By @yawnxyz - 8 months

It's so clever to just pull from Wayback Machine rather than scrape the site itself. Never even thought of that

By @msephton - 8 months

This reminds me of something I wrote in early 2000. At that time RSS was less than a year old and if I'm honest I wasn't aware of it at all. I wrote a short PHP script to get the HTML of each site in a list, do a diff against the most recent snapshot, and generate a web page with a table containing all the changes. I could set per site thresholds for change value to cope with small dynamic content like dates and exclude certain latger sections of content via regexp. I probably still have the code in my backups from the dot com boom job I had at the time.

By @zczc - 8 months

Looks like a nice tool for extending existing RSS sources. As for the sites that don't have RSS support in the first place, there is also RSSHub [1]. Sadly, you can't use both for the same source: history4feed's trick with the Wayback Machine wouldn't work with the RSSHub feed.

[1] https://rsshub.app/

By @wonderfuly - 8 months

Awesome, I once developed a project called https://rerss.xyz, aimed at creating an RSS feed that reorders historical blog posts, but it was hindered by the two issues mentioned in the article.

By @z3t4 - 8 months

The mystical creature - the URL - is a link to a resource that doesn't have to be static, it's only the URL that is static. eg. the content might change. So you might want to have the program revisit the resource once in a while to see if there are updates.

By @steamodon - 8 months

I wrote a similar tool [1], although it's designed to let you gradually catch up on a backlog rather than write a full feed all at once. Right now it only works on Blogger and WordPress blogs, so I'll need to learn from their trick of pulling from Internet Archive.

[1] https://github.com/steadmon/blog-replay

By @johnbellone - 8 months

Someone somewhere is still running a gopher server.

By @latexr - 8 months

> RSS and ATOM feeds are problematic for two reasons; 1) lack of history, 2) contain limited post content.

None of those are problems with RSS or Atom¹ feeds. There’s no technical limitation to having the full history and full post content in the feeds. Many feeds behave that way due to a choice by the author or as the default behaviour of the blogging platform. Both have reasons to be: saving bandwidth² and driving traffic to the site³.

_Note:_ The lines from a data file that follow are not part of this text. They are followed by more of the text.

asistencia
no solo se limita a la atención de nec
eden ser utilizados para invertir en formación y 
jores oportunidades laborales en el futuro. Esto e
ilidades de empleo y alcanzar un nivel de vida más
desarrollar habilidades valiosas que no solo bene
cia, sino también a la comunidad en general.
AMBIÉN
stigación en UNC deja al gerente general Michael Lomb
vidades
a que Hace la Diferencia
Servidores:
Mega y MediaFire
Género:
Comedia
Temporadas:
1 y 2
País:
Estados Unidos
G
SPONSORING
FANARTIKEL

Which is not to say what you just made doesn’t have value. It does, and kudos for making it. But twice at the top of your post you’re making it sound as if those are problems inherit with the format when they’re not. They’re not even problems for most people in most situations, you just bumped into a very specific use-case.

¹ It’s not an acronym, it shouldn’t be all uppercase.

² Many feed readers misbehave and download the whole thing instead of checking ETags.

³ To show ads or something else.

By @twoprops - 8 months

Does no one find it ironic that one of the complaints about RSS feeds is they don't give you the full content, forcing you to visit the site, while trying to access the poster's web site through reader view gives you a warning that you have to visit the site directly to get the full content?

By @breck - 8 months

The future of RSS is "git clone".

RSS was invented in 1999, 6 years before git!

Now we have git and should just be "git cloning" blogs you like, rather than subscribing to RSS feeds.

I still have RSS feeds on all my blogs for back-compat, but git clone is way better.